◆ Your assignment: Output each line exactly as written, from the first line of the records to the line bearing "xử lý 578 trường hợp xe tự chế vi phạm.", inclusive, while leaving every picture out.

◆ Extracted material:
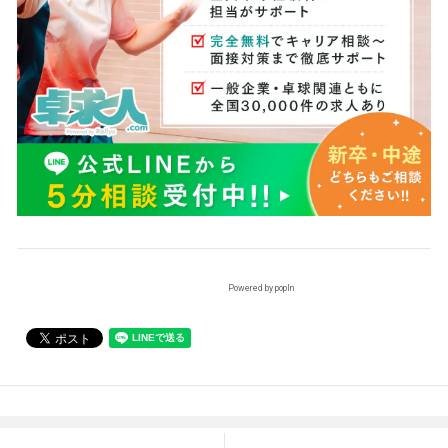
Powered by popIn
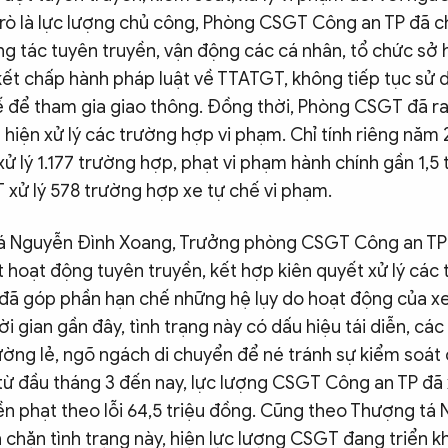
 trò là lực lượng chủ công, Phòng CSGT Công an TP đã ch
g tác tuyên truyền, vận động các cá nhân, tổ chức sở 
kết chấp hành pháp luật về TTATGT, không tiếp tục sử d
 để tham gia giao thông. Đồng thời, Phòng CSGT đã ra 
 hiện xử lý các trường hợp vi phạm. Chỉ tính riêng năm
ử lý 1.177 trường hợp, phạt vi phạm hành chính gần 1,5 
xử lý 578 trường hợp xe tự chế vi phạm.
á Nguyễn Đình Xoang, Trưởng phòng CSGT Công an TP 
t hoạt động tuyên truyền, kết hợp kiên quyết xử lý các
đã góp phần hạn chế những hệ lụy do hoạt động của x
hời gian gần đây, tình trạng này có dấu hiệu tái diễn, các 
ờng lẻ, ngõ ngách di chuyển để né tránh sự kiểm soát 
từ đầu tháng 3 đến nay, lực lượng CSGT Công an TP đã 
ền phạt theo lỗi 64,5 triệu đồng. Cũng theo Thượng tá
 chặn tình trạng này, hiện lực lượng CSGT đang triển k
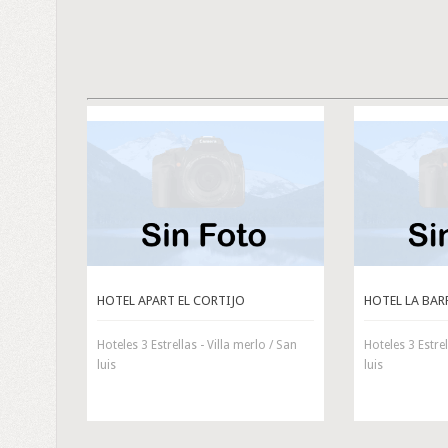
HOTEL APART EL CORTIJO
HOTEL LA BAR
Hoteles 3 Estrellas - Villa merlo / San
Hoteles 3 Estrel
luis
luis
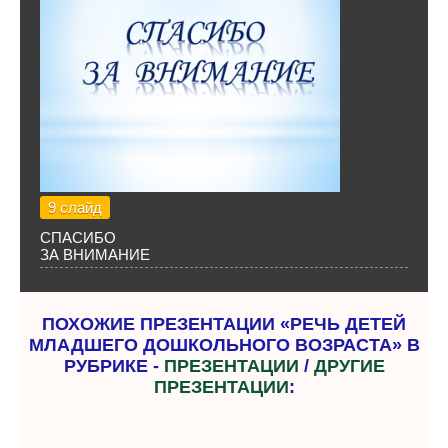
9 слайд
СПАСИБО
ЗА ВНИМАНИЕ
ПОХОЖИЕ ПРЕЗЕНТАЦИИ «РЕЧЬ ДЕТЕЙ
МЛАДШЕГО ДОШКОЛЬНОГО ВОЗРАСТА» В
РУБРИКЕ -
ПРЕЗЕНТАЦИИ
/
ДРУГИЕ
ПРЕЗЕНТАЦИИ
:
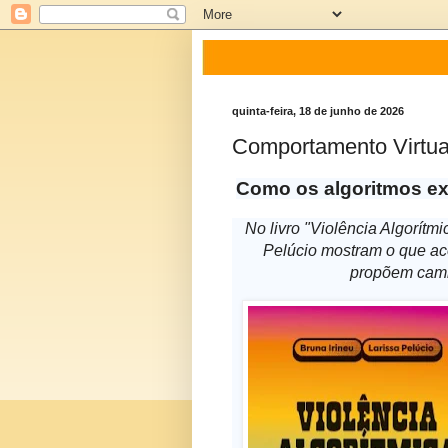
quinta-feira, 18 de junho de 2026
Comportamento Virtua
Como os algoritmos 
No livro "Violência Algorítm
Pelúcio mostram o que aco
propõem camin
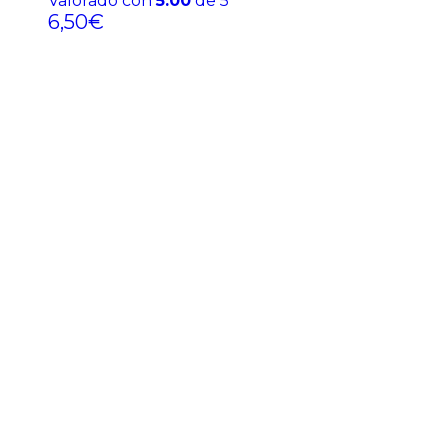
Valorado con
5.00
de 5
6,50
€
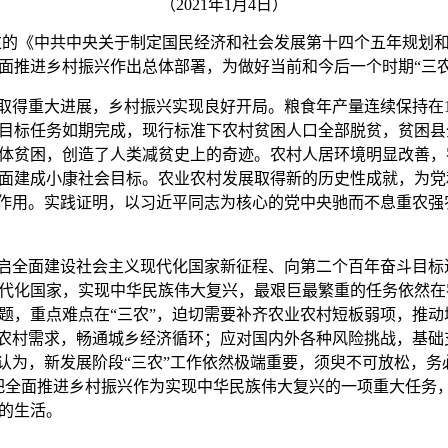
（
2021
年
1
月
4
日）
过的《中共中央关于制定国民经济和社会发展第十四个五年规划
面推进乡村振兴作出总体部署，为做好当前和今后一个时期“三农
取得重大进展，乡村振兴实现良好开局。粮食年产量连续保持在
目标任务如期完成，现行标准下农村贫困人口全部脱贫，贫困县
体贫困，创造了人类减贫史上的奇迹。农村人居环境明显改善，
面建成小康社会目标。农业农村发展取得新的历史性成就，为党
”作用。实践证明，以习近平同志为核心的党中央驰而不息重农强
启全面建设社会主义现代化国家新征程、向第二个百年奋斗目标
代化国家，实现中华民族伟大复兴，最艰巨最繁重的任务依然在
题，重点难点在“三农”，迫切需要补齐农业农村短板弱项，推
大农村需求，畅通城乡经济循环；应对国内外各种风险挑战，基础
央认为，新发展阶段“三农”工作依然极端重要，须臾不可放松，务
把全面推进乡村振兴作为实现中华民族伟大复兴的一项重大任务
的生活。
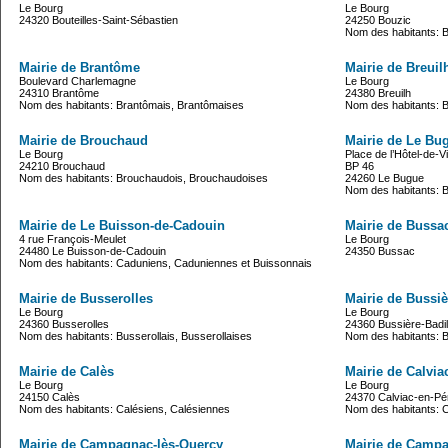
Le Bourg
Le Bourg
24320 Bouteilles-Saint-Sébastien
24250 Bouzic
Nom des habitants: B
Mairie de Brantôme
Mairie de Breuil
Boulevard Charlemagne
Le Bourg
24310 Brantôme
24380 Breuilh
Nom des habitants: Brantômais, Brantômaises
Nom des habitants: Br
Mairie de Brouchaud
Mairie de Le Bu
Le Bourg
Place de l’Hôtel-de-Vi
24210 Brouchaud
BP 46
Nom des habitants: Brouchaudois, Brouchaudoises
24260 Le Bugue
Nom des habitants: 
Mairie de Le Buisson-de-Cadouin
Mairie de Bussa
4 rue François-Meulet
Le Bourg
24480 Le Buisson-de-Cadouin
24350 Bussac
Nom des habitants: Caduniens, Caduniennes et Buissonnais
Mairie de Busserolles
Mairie de Bussiè
Le Bourg
Le Bourg
24360 Busserolles
24360 Bussière-Badil
Nom des habitants: Busserollais, Busserollaises
Nom des habitants: B
Mairie de Calès
Mairie de Calvia
Le Bourg
Le Bourg
24150 Calès
24370 Calviac-en-Pé
Nom des habitants: Calésiens, Calésiennes
Nom des habitants: C
Mairie de Campagnac-lès-Quercy
Mairie de Camp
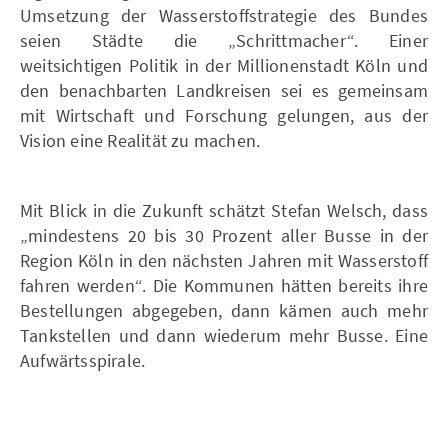
Umsetzung der Wasserstoffstrategie des Bundes
seien Städte die „Schrittmacher“. Einer
weitsichtigen Politik in der Millionenstadt Köln und
den benachbarten Landkreisen sei es gemeinsam
mit Wirtschaft und Forschung gelungen, aus der
Vision eine Realität zu machen.
Mit Blick in die Zukunft schätzt Stefan Welsch, dass
„mindestens 20 bis 30 Prozent aller Busse in der
Region Köln in den nächsten Jahren mit Wasserstoff
fahren werden“. Die Kommunen hätten bereits ihre
Bestellungen abgegeben, dann kämen auch mehr
Tankstellen und dann wiederum mehr Busse. Eine
Aufwärtsspirale.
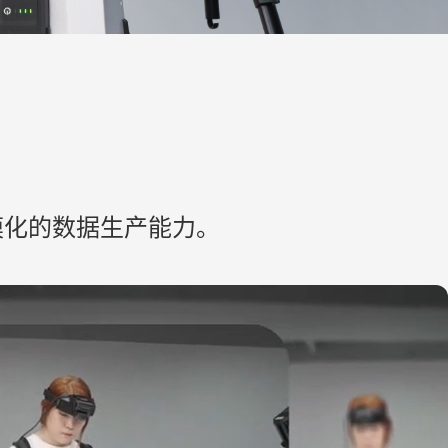
模化的数据生产能力。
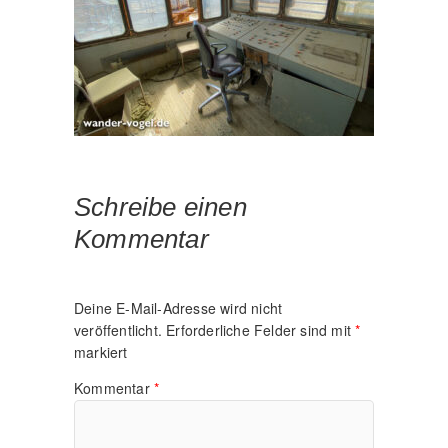
Schreibe einen
Kommentar
Deine E-Mail-Adresse wird nicht
veröffentlicht.
Erforderliche Felder sind mit
*
markiert
Kommentar
*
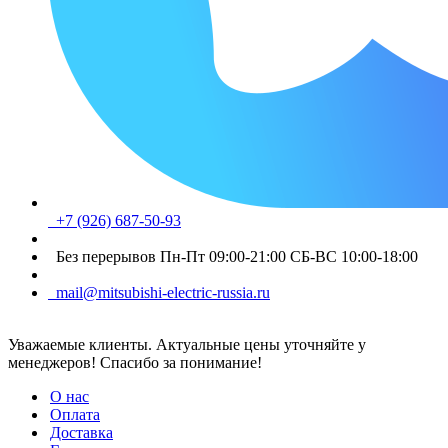
+7 (926) 687-50-93
Без перерывов Пн-Пт 09:00-21:00 СБ-ВС 10:00-18:00
mail@mitsubishi-electric-russia.ru
Уважаемые клиенты. Актуальные цены уточняйте у
менеджеров! Спасибо за понимание!
О нас
Оплата
Доставка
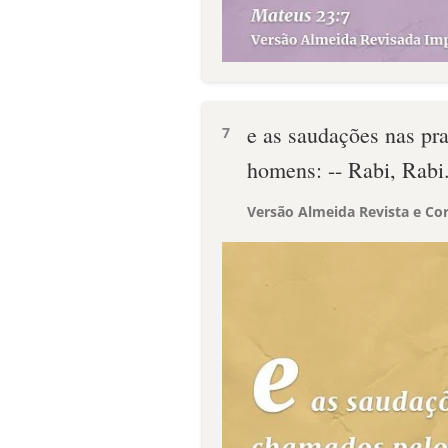
e as saudações nas pr
7
homens: -- Rabi, Rabi
Versão Almeida Revista e Cor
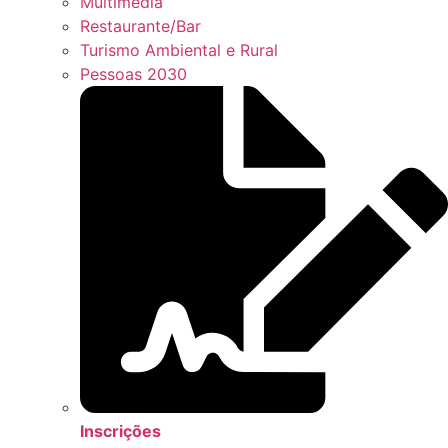
Multimédia
Restaurante/Bar
Turismo Ambiental e Rural
Pessoas 2030
Inscrições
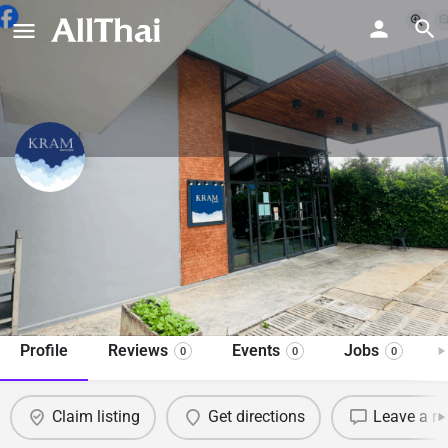
KRAM BAR@BKK
คราม บาร์ แอท บีเคเค
Direct Message
Profile
Reviews
Events
Jobs
0
0
0
Claim listing
Get directions
Leave a re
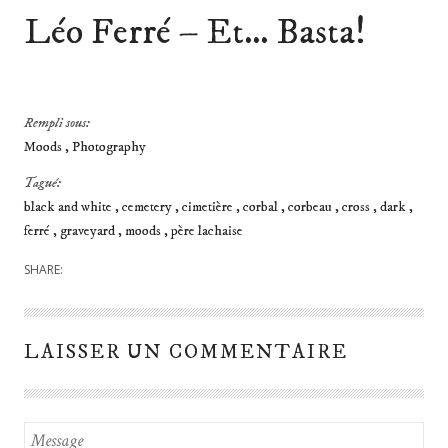
Léo Ferré – Et… Basta!
Rempli sous:
Moods
Photography
Tagué:
black and white
cemetery
cimetière
corbal
corbeau
cross
dark
ferré
graveyard
moods
père lachaise
SHARE:
LAISSER UN COMMENTAIRE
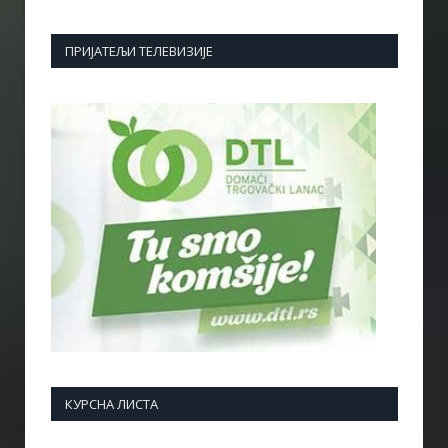
ПРИЈАТЕЉИ ТЕЛЕВИЗИЈЕ
КУРСНА ЛИСТА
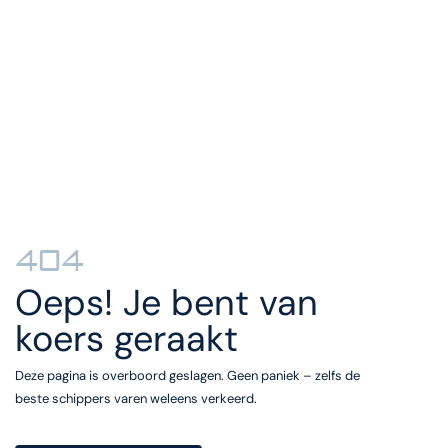
404
Oeps! Je bent van
koers geraakt
Deze pagina is overboord geslagen. Geen paniek – zelfs de
beste schippers varen weleens verkeerd.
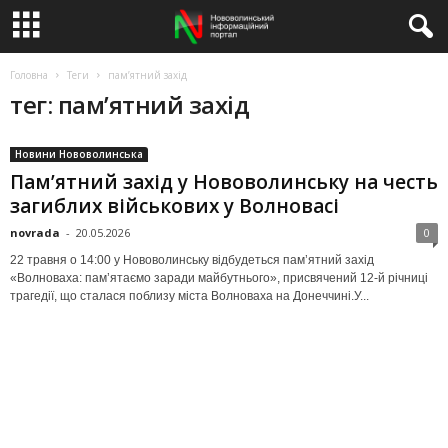
Головна
Теги
пам’ятний захід
тег: пам’ятний захід
Новини Нововолинська
Пам’ятний захід у Нововолинську на честь
загиблих військових у Волновасі
novrada
-
20.05.2026
0
22 травня о 14:00 у Нововолинську відбудеться пам’ятний захід
«Волноваха: пам’ятаємо заради майбутнього», присвячений 12-й річниці
трагедії, що сталася поблизу міста Волноваха на Донеччині.У...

◆ Solution to this problem:
Powered by popIn
 trò là lực lượng chủ công, Phòng CSGT Công an TP đã ch
g tác tuyên truyền, vận động các cá nhân, tổ chức sở 
kết chấp hành pháp luật về TTATGT, không tiếp tục sử d
 để tham gia giao thông. Đồng thời, Phòng CSGT đã ra 
 hiện xử lý các trường hợp vi phạm. Chỉ tính riêng năm
ử lý 1.177 trường hợp, phạt vi phạm hành chính gần 1,5 
xử lý 578 trường hợp xe tự chế vi phạm.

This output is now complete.